Reputation: 177
I'm scrapping a website script and I came across a variable
var string = "\x61\x48\x52\x30\x63\x44\x6f\x76\x4c\x33\x42\x73\x64\x43\x35\x68\x62\x6d\x6c\x74\x5a\x57\x68\x6c\x59\x58\x5a\x6c\x62\x69\x35\x6c\x64\x53\x7c\x72\x63\x33\x6c\x6b\x63\x32\x51\x76\x51\x6c\x38\x74\x58\x31\x52\x6f\x5a\x56\x7c\x43\x5a\x57\x64\x70\x62\x6d\x35\x70\x62\x6d\x63\x74\x4c\x54\x45\x74\x4c\x54\x45\x31\x4d\x6a\x41\x77\x4e\x44\x51\x78\x4d\x7a\x63\x75\x62\x58\x41\x30\x50\x33\x64\x33\x4e\x58\x63\x30\x4d\x51\x3d\x3d"

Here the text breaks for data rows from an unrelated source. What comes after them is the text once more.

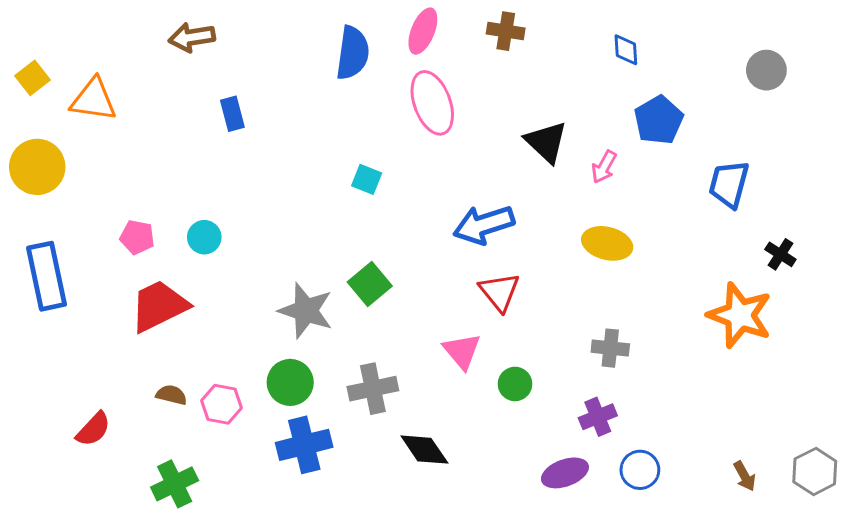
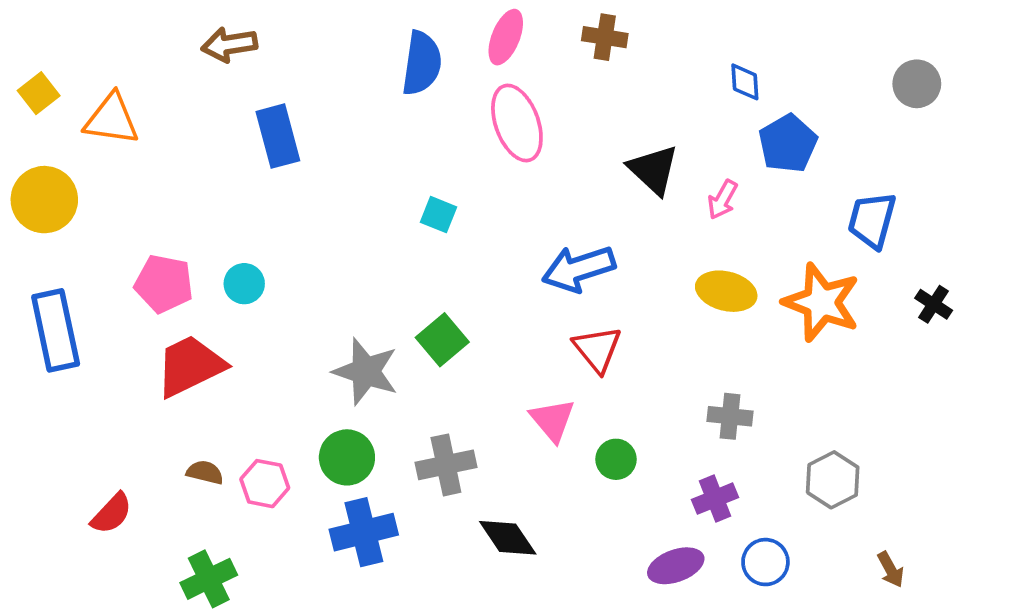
blue diamond: (626, 50) -> (745, 82), moved
blue rectangle: (232, 114) -> (278, 136), size x1.5
pink pentagon: (137, 237) -> (164, 284), size x1.4
orange star: (740, 315) -> (821, 302), moved
gray hexagon: (815, 471) -> (833, 480), moved

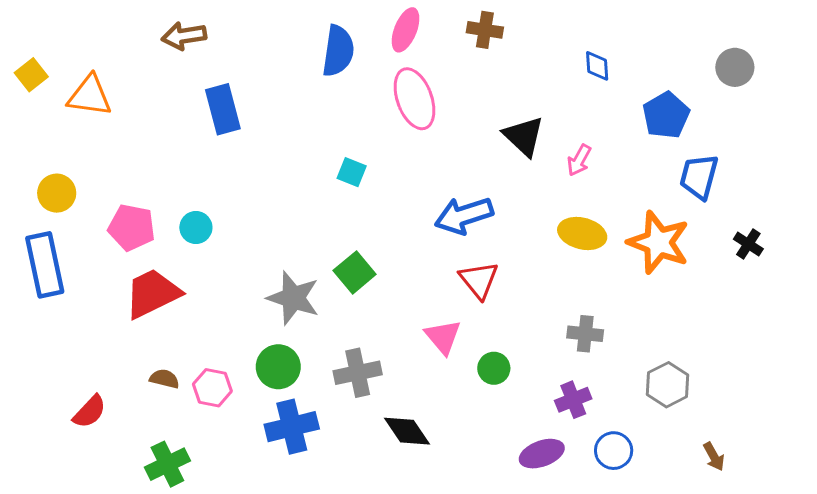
blue pentagon: (788, 144) -> (666, 115), moved
yellow circle: (44, 200) -> (57, 193), moved, size x0.7

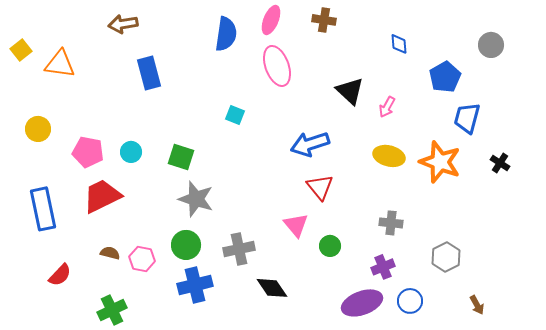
blue rectangle: (45, 265) -> (43, 209), moved
green square: (355, 272) -> (181, 157), moved, turned -32
purple ellipse: (542, 454) -> (362, 303), size x1.4

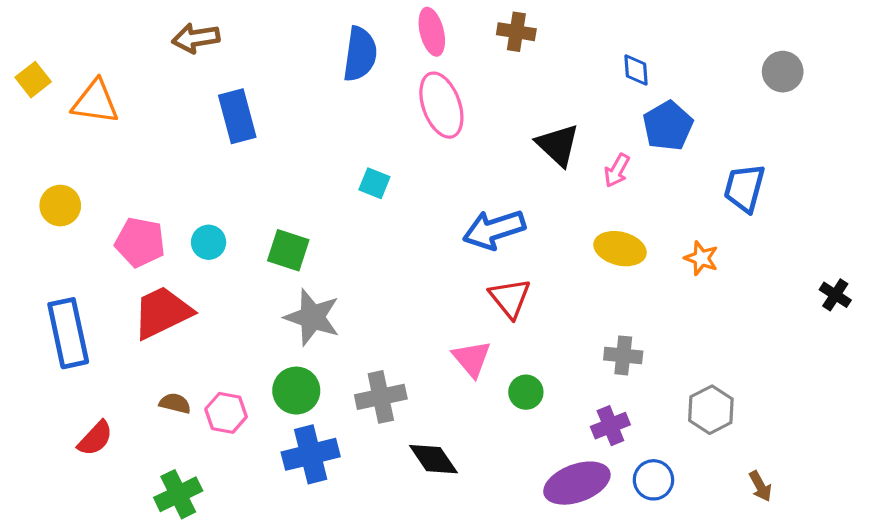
pink ellipse: (271, 20) -> (432, 32), turned -36
blue pentagon: (445, 77) -> (668, 126), moved
orange star: (440, 162) -> (701, 258), size x0.5
black cross: (500, 163) -> (835, 295), moved

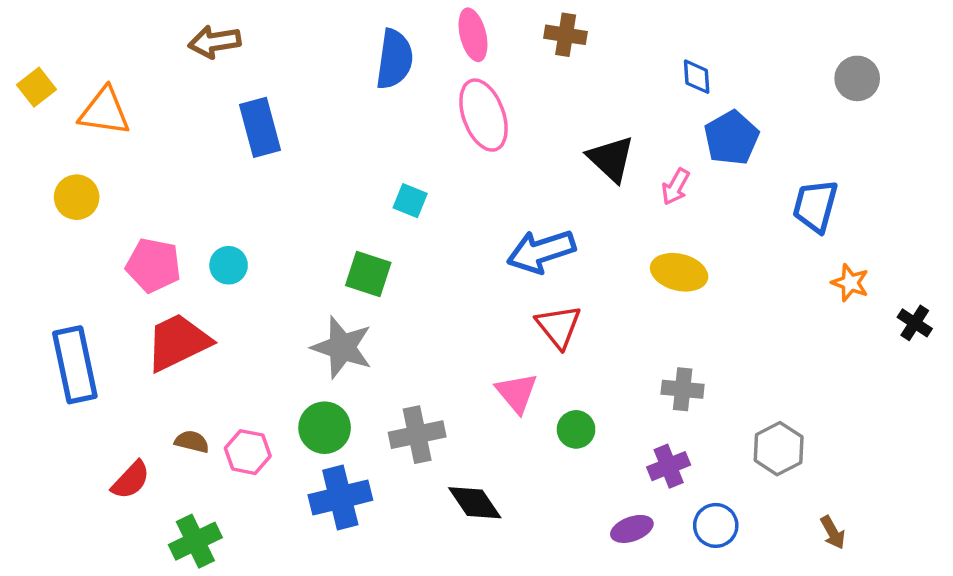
yellow circle: (60, 206) -> (77, 197), moved
green square: (288, 250) -> (368, 274), moved
orange star: (701, 258) -> (850, 283), moved
red semicircle: (95, 438) -> (131, 480), moved
purple ellipse: (577, 483) -> (632, 529), size x0.6

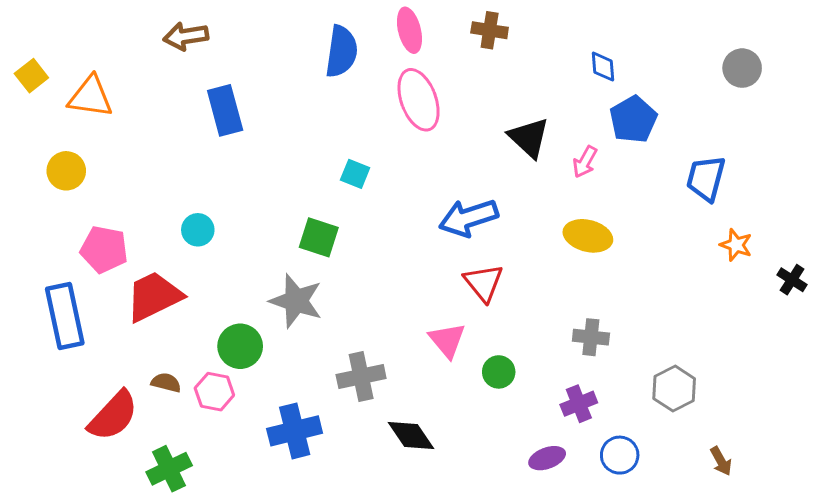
pink pentagon: (153, 265) -> (104, 249), moved
green circle: (325, 428) -> (240, 346), moved
red semicircle: (131, 480) -> (113, 416), size x1.5

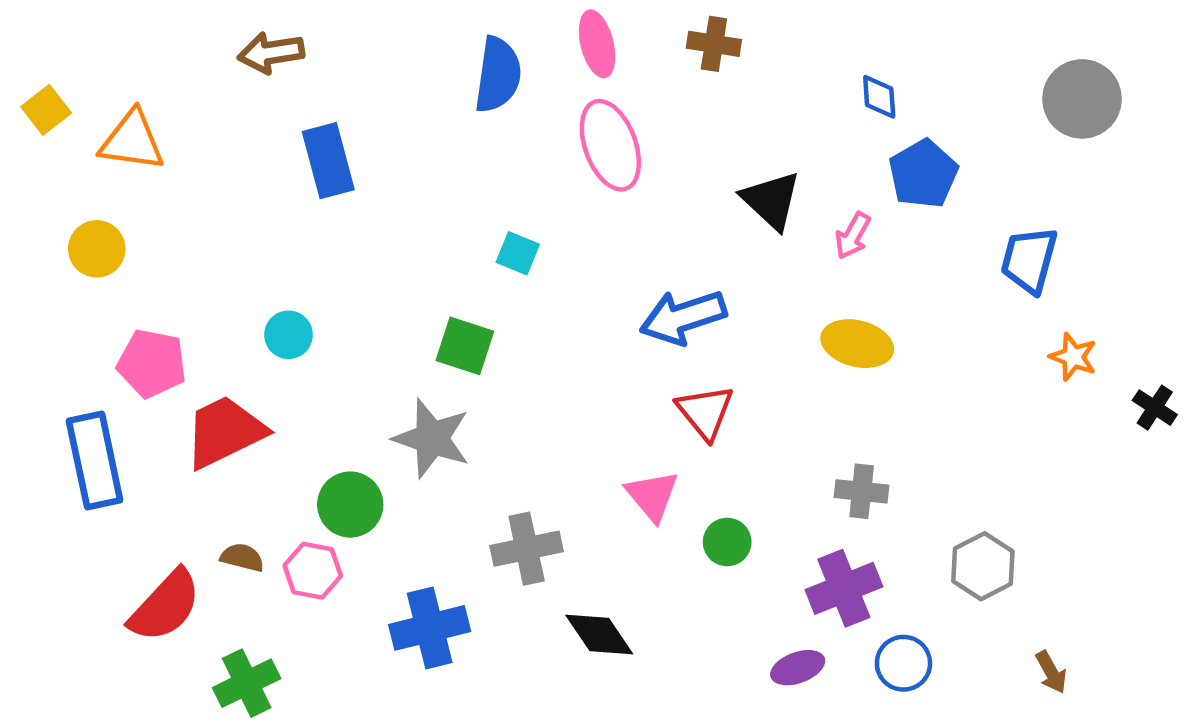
gray circle: (742, 68) -> (1082, 99), size x1.4
purple cross: (579, 404) -> (844, 588), size x1.4

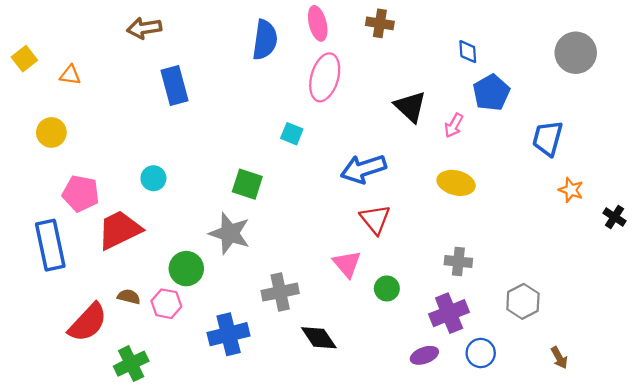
orange triangle: (132, 141) -> (70, 75), size x0.6
pink ellipse: (610, 145) -> (325, 77), turned 36
cyan square: (518, 253) -> (292, 134), moved

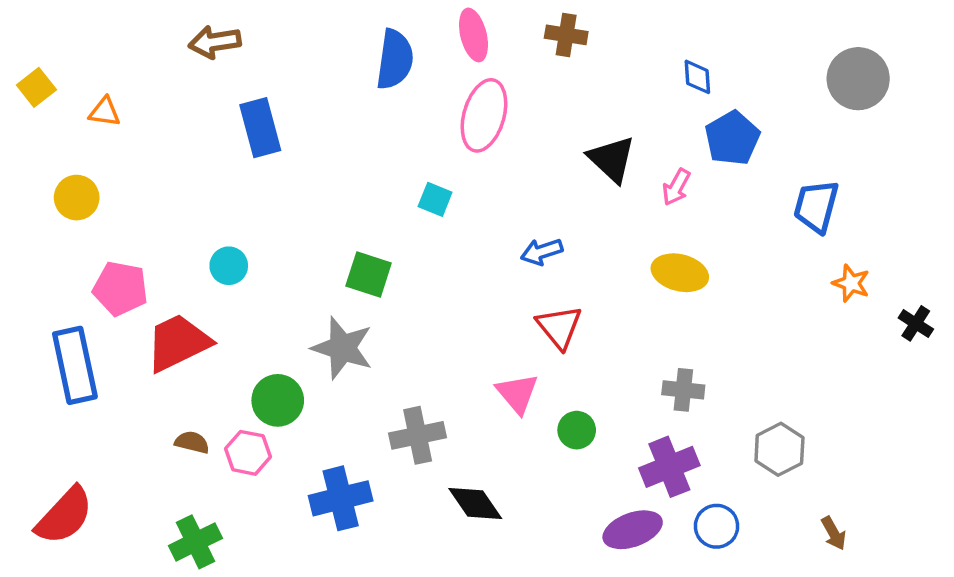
blue arrow: (363, 169) -> (542, 252), size x0.6
red semicircle: (88, 323) -> (64, 516), moved
purple ellipse: (424, 355) -> (633, 530), size x1.4

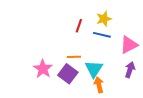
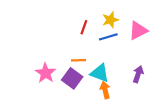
blue line: (102, 35) -> (108, 37), turned -30
pink triangle: (129, 45) -> (138, 30), moved
cyan triangle: (94, 69) -> (100, 73), turned -42

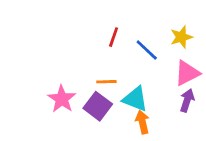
yellow star: (110, 20) -> (181, 37), moved
pink triangle: (138, 30) -> (187, 73), moved
blue line: (108, 37) -> (147, 50), turned 60

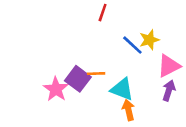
red line: (114, 37) -> (103, 13), moved
yellow star: (181, 37) -> (149, 40), moved
purple square: (98, 106) -> (78, 79), moved

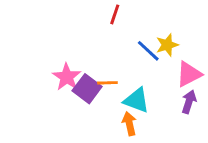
pink star: (56, 89) -> (67, 77), moved
orange arrow: (129, 110) -> (129, 124), moved

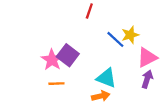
orange line: (107, 83) -> (56, 84), moved
purple square: (87, 89) -> (68, 55), moved
orange arrow: (129, 124) -> (101, 96), turned 90

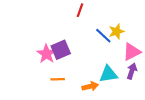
purple square: (68, 55) -> (61, 50), turned 30
cyan triangle: (106, 78) -> (108, 74), moved, turned -30
orange line: (56, 84) -> (58, 79), moved

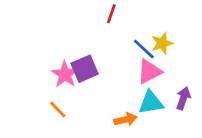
pink triangle: (132, 52) -> (149, 72), moved
orange line: (58, 79) -> (58, 110), moved, turned 48

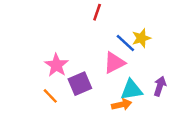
purple square: (85, 69) -> (80, 84), moved
pink triangle: (149, 72) -> (114, 63), moved
orange arrow: (125, 119) -> (122, 105), moved

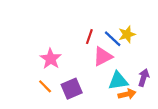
red line: (97, 12) -> (89, 37), moved
purple square: (80, 84) -> (72, 89), moved
orange arrow: (122, 105) -> (127, 94), moved

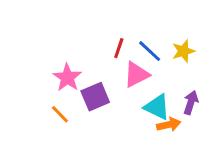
yellow star: (127, 34) -> (183, 51), moved
cyan triangle: (118, 81) -> (157, 107), turned 35
purple square: (72, 89) -> (95, 97), moved

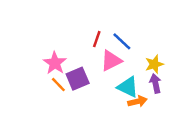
yellow star: (183, 51) -> (154, 64), moved
purple arrow: (191, 103) -> (155, 83), turned -30
orange line: (60, 114) -> (58, 85), moved

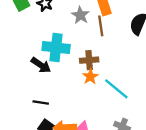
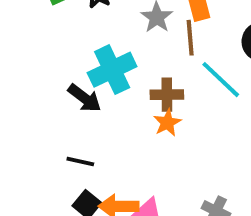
cyan cross: (56, 47) -> (112, 70), turned -36
cyan line: (116, 89) -> (221, 80), moved

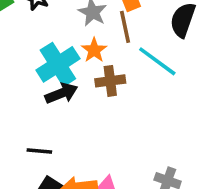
black arrow: (84, 98) -> (61, 93), moved, turned -52
orange star: (167, 123) -> (94, 50), moved

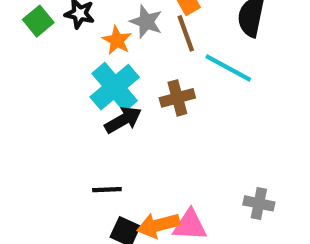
orange star: (94, 50) -> (117, 40), moved

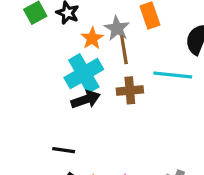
brown line: (186, 33) -> (124, 50), moved
cyan line: (228, 68) -> (173, 75), turned -33

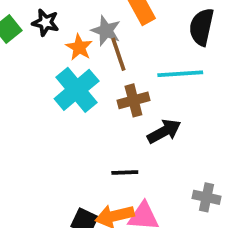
black arrow: (86, 99) -> (164, 131), moved
black line: (64, 150) -> (125, 173), moved

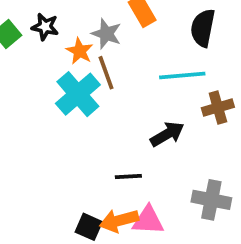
brown line: (118, 54) -> (106, 73), moved
brown cross: (133, 100) -> (218, 107), moved
gray cross: (207, 197) -> (211, 200), size x1.4

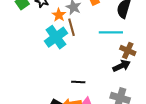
brown cross: (218, 107) -> (128, 50), turned 35
black arrow: (167, 134) -> (122, 66), moved

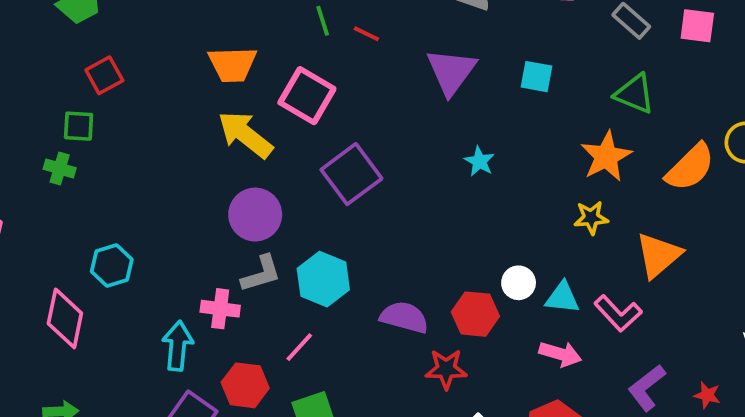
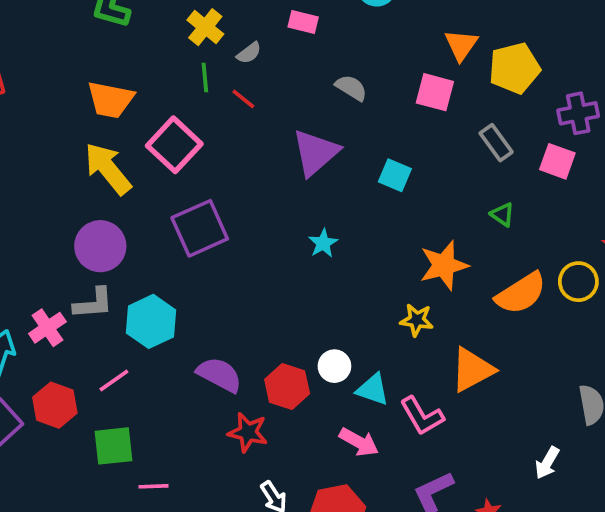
green triangle: (635, 94) -> (502, 214), moved, size x0.6
pink cross: (220, 309) -> (47, 328), turned 36

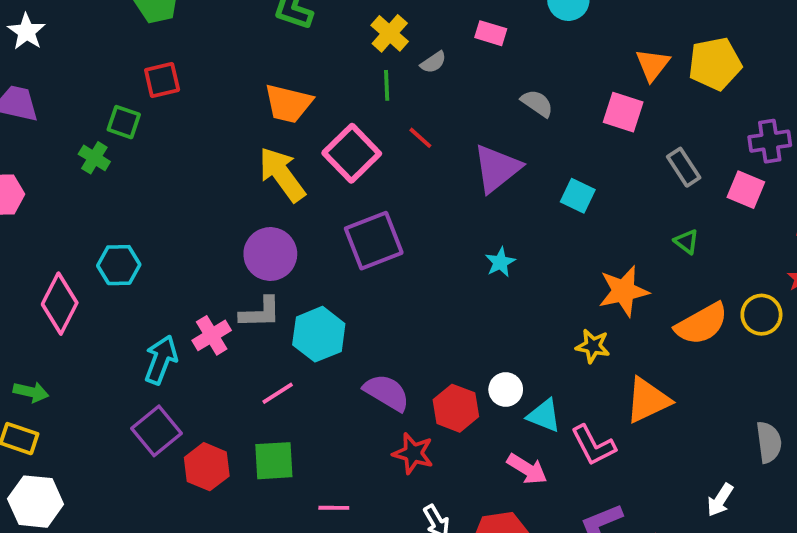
yellow pentagon: (514, 68) -> (715, 64), moved
red line: (243, 99) -> (420, 138), moved
red hexagon: (55, 405) -> (207, 467), moved
pink line: (153, 486) -> (334, 508), moved

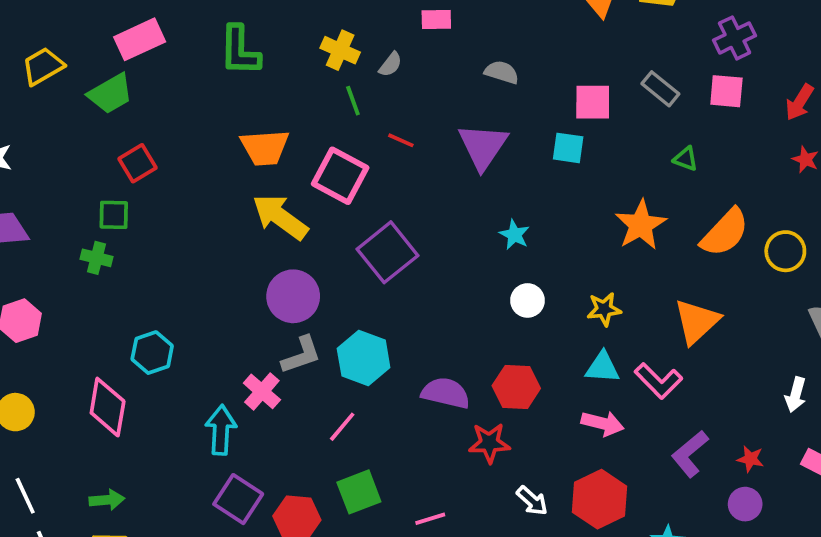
pink square: (623, 112) -> (593, 102), moved
yellow circle: (761, 315) -> (785, 251), moved
yellow star: (593, 346) -> (604, 309), moved
white circle: (506, 389) -> (528, 300), moved

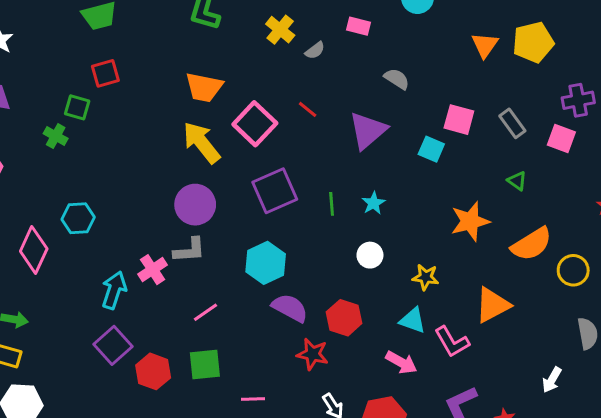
green line: (353, 101) -> (332, 204), moved
cyan hexagon: (364, 358) -> (266, 263), moved

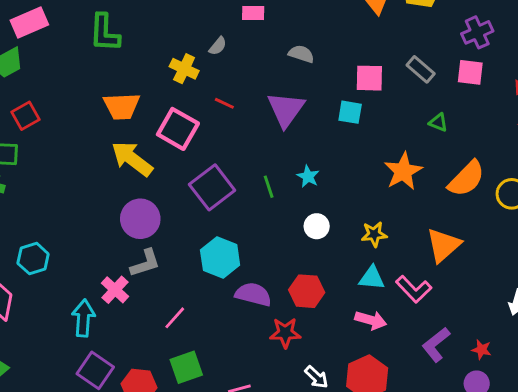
yellow cross: (280, 30) -> (184, 69), moved

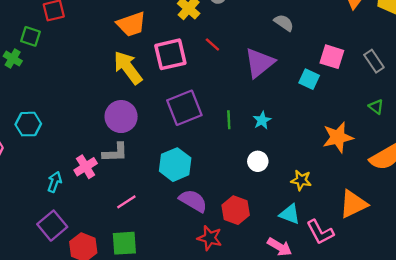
orange trapezoid: (122, 106) -> (131, 24), turned -32
pink square: (178, 129) -> (170, 54), turned 32
cyan arrow: (83, 318) -> (55, 182), size x0.7

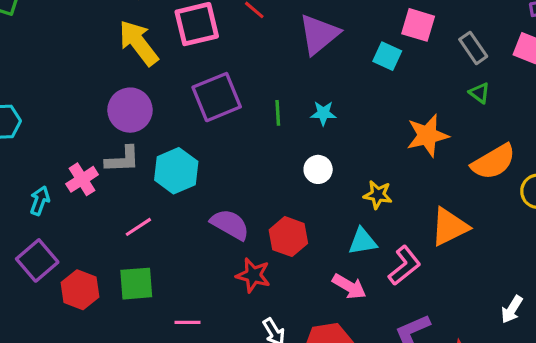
gray rectangle: (374, 61) -> (473, 48), moved
cyan star: (262, 120) -> (323, 113), turned 30
cyan hexagon: (175, 165) -> (176, 171), moved
cyan triangle: (290, 214) -> (363, 241), turned -30
pink L-shape: (320, 232) -> (404, 266), turned -100

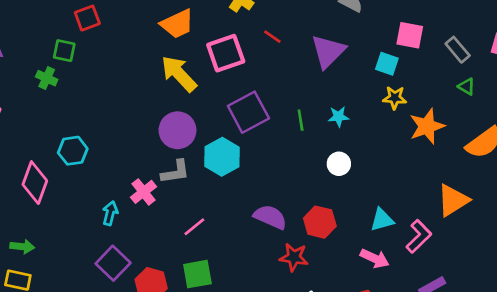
cyan hexagon: (176, 171) -> (222, 157), moved
yellow star: (378, 195) -> (395, 98), moved

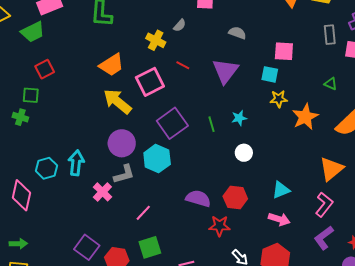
gray rectangle: (458, 50) -> (330, 35), moved, turned 42
cyan arrow: (110, 213) -> (76, 163), moved, size x1.4
pink L-shape: (419, 236) -> (324, 205), moved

it's a part of a long string so I'm storing it in python as a substring variable as follows:
let's say that the div that has the script I need is stored in a div
variable, therefore script = div.script.text
returns the script I need, then I search for the above string beginning st = script.find("var string=")
and the end of this string end = script.find(";", k)
, now I can form the string using string = script[st + 11: end - 1]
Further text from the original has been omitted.